A group of 16 remaining protesting prisoners continued to light "significant" fires overnight at Waikeria Prison, Corrections say.
The situation has been ongoing since Tuesday afternoon, when inmates lit fires in the prison yard as others went onto the roof in protest.
Fire services, police and St John staff remain at the grounds and are working with Corrections staff.
Incident controller Jeanette Burns said this morning: "We are absolutely committed to ensuring that this incident is resolved safely."
She said there were multiple risks involved - including the structural integrity of fire-damaged buildings, weapons available to the inmates involved, and the toxicity of burnt building materials.
Burns also pinpointed the violence "being offered" by the prisoners.
Specialist Corrections staff are involved in the situation, in a bid to negotiate with those involved still.
Corrections said anyone who surrendered would immediately be given food and water, as well as support.
"As prisoners surrender, they will be secured, searched, provided with food and water, assessed by medical staff and will have access to kaumātua and other support."
Burns said they had a duty of care to the men involved.
"It is likely that they will remain in our custody for a number of years to come."

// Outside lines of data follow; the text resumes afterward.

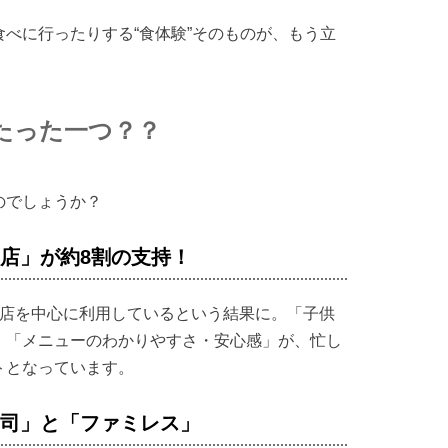
べに行ったりする“食体験”そのものが、もう立
たった一つ？？
のでしょうか？
店」が約8割の支持！
ン店を中心に利用しているという結果に。「子供
、「メニューのわかりやすさ・安心感」が、忙し
トとなっています。
寿司」と「ファミレス」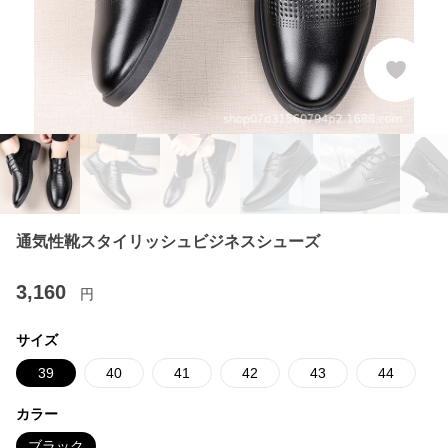
通気性靴スタイリッシュビジネスシューズ
3,160
円
サイズ
39
40
41
42
43
44
カラー
ブラック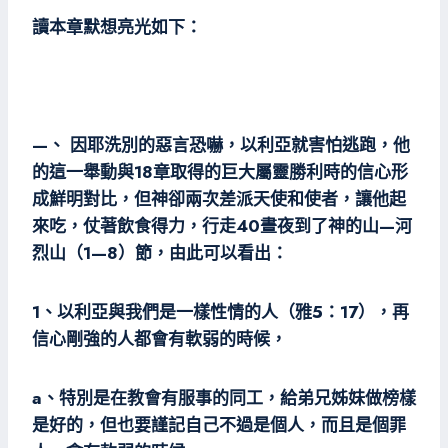
讀本章默想亮光如下：
—、 因耶洗別的惡言恐嚇，以利亞就害怕逃跑，他
的這一舉動與18章取得的巨大屬靈勝利時的信心形
成鮮明對比，但神卻兩次差派天使和使者，讓他起
來吃，仗著飲食得力，行走40晝夜到了神的山—河
烈山（1—8）節，由此可以看出：
1、以利亞與我們是一樣性情的人（雅5：17），再
信心剛強的人都會有軟弱的時候，
a、特別是在教會有服事的同工，給弟兄姊妹做榜樣
是好的，但也要謹記自己不過是個人，而且是個罪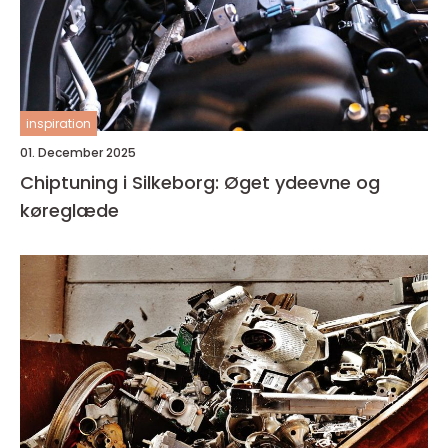
inspiration
01. December 2025
Chiptuning i Silkeborg: Øget ydeevne og
køreglæde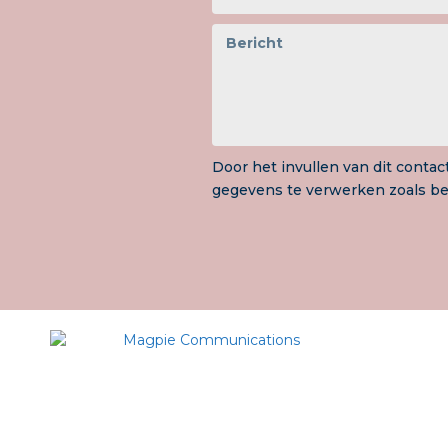
Door het invullen van dit conta
gegevens te verwerken zoals b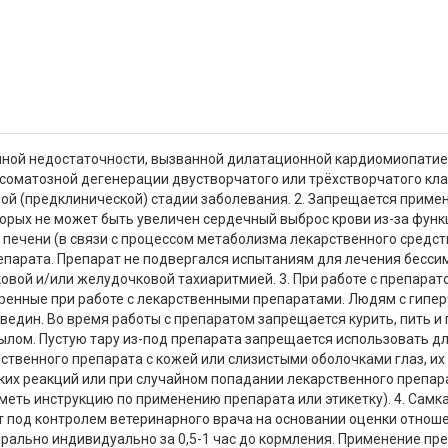
чной недостаточности, вызванной дилатационной кардиомиопатие
ксоматозной дегенерации двустворчатого или трёхстворчатого кл
ой (предклинической) стадии заболевания. 2. Запрещается приме
торых не может быть увеличен сердечный выброс крови из-за фун
х печени (в связи с процессом метаболизма лекарственного средс
парата. Препарат не подвергался испытаниям для лечения бесси
овой и/или желудочковой тахиаритмией. 3. При работе с препара
тренные при работе с лекарственными препаратами. Людям с гипе
ведин. Во время работы с препаратом запрещается курить, пить и
ылом. Пустую тару из-под препарата запрещается использовать дл
рственного препарата с кожей или слизистыми оболочками глаз, 
ких реакций или при случайном попадании лекарственного препар
меть инструкцию по применению препарата или этикетку). 4. Сам
 под контролем ветеринарного врача на основании оценки отнош
ально индивидуально за 0,5-1 час до кормления. Применение пре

A police spokeswoman said this morning officers remained on the ground helping staff from Corrections, which is the leading agency for anything to do with the incident.
In the past few days, information has trickled out of the prison about the reasons behind the riot.
Sources have said the men were making a stand against conditions they had experienced at the prison facility over the past year.
"Our water comes out brown," one inmate told Radio NZ.
"But we still have to drink it. We sit and eat in the same room we sleep in.
"We get [a] towel and clothes changes once a week - clothes that don't even fit."
Last night, Corrections said: "They have had multiple regular opportunities to comply with staff."
The damage to the facility has been described as "extensive" and prisoners have forced their way through to restricted parts of the prison.
One of the rooms they have broken into stores tactical equipment including power tools, batons and body armour.